En un documental sobre Mickey Mantle, alguien se preguntaba: ¿cuantos de nosotros hemos tenido nuestros mejores momentos como los de él?. Y esto me hizo pensar inmediatamente en la Revolución Cubana, y en los críticos de mala fe, los detractores inveterados del sistema socialista, los amnésicos selectivos que nunca con toda seguridad se habrán planteado la interrogante epistemológica de cuál de sus enemigos puede gloriarse de haber tenido sus mejores momentos como los de la Revolución Cubana.

Porque la Revolución se reinventa constantemente, dentro de la Revolución. Ninguna década es igual a la anterior. Muchos momentos pudieron ser el mejor momento dentro del marco temporal y conceptual que lo hizo posible, como respuesta a acciones o circunstancias especificas que lo revistieron del imperativo de tener que ser, de hacerse posible en respuesta a una necesidad histórico o político social concreta.
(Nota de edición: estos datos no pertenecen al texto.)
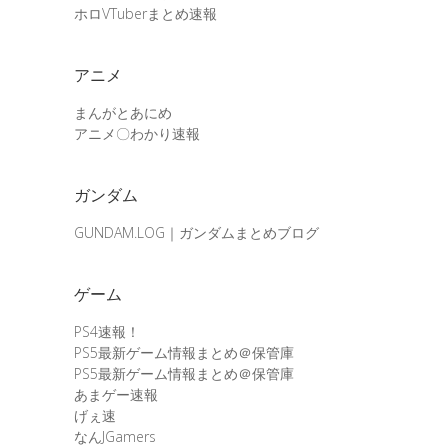
ホロVTuberまとめ速報
アニメ
まんがとあにめ
アニメ〇わかり速報
ガンダム
GUNDAM.LOG｜ガンダムまとめブログ
ゲーム
PS4速報！
PS5最新ゲーム情報まとめ＠保管庫
PS5最新ゲーム情報まとめ＠保管庫
あまゲー速報
げぇ速
なんJGamers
Hoy se abre ante nosotros, frente al imperativo de la supervivencia misma, lo que algún teórico ha definido como “evolución de la Revolución”. Esto es causa de desconcierto porque se han introducido variables que pueden conducir a la indefinición de toda la ecuación, entendiendo la Revolución en los términos de una suma matemática, sugerida por Enrique Ubieta en un artículo: “A veces, hay quien ve y suma dos más dos, y se sorprende cuando el revolucionario obtiene cinco; en realidad, eran dos más tres: el quinto elemento es lo posible que la revolución despierta”[1]. Lo cierto es que, para el cubano común y corriente, el de a pié, la cuenta nunca da, y cuando suma dos más dos con suerte obtiene tres. El elemento que indefine es el especulador que mete impunemente la mano en los bolsillos del trabajador ante la impasibilidad del Estado anonadado.

Se pudiera conceder que ese “elemento que indefine” no se manifiesta gracias sino a pesar del Estado, y hasta cierto punto pudiera ser cierto si la voluntad y los controles institucionales fueran más efectivos. Pero he aquí que el socialismo en estos días se intangibiliza cada vez más, convirtiéndose en un recurso retórico político inaprensible.

Mientras tanto, los cubanos continuamos confiando en que los mejores momentos de la Revolución estén aún por delante, más allá de la retórica demosteniana, porque ese hecho descansa en la voluntad colectiva, mayoritaria, del pueblo de seguir adelante contra toda lógica, por lo menos la lógica estándar globalizada, porque vivimos en una isla en la que, según palabras de Lezama, lo imposible al actuar sobre lo posible engendra un posible en la infinidad.


[1] Enrique Ubieta Gómez. Cuba: ¿revolución o reforma?. Editora Abril, 2012. p. 48.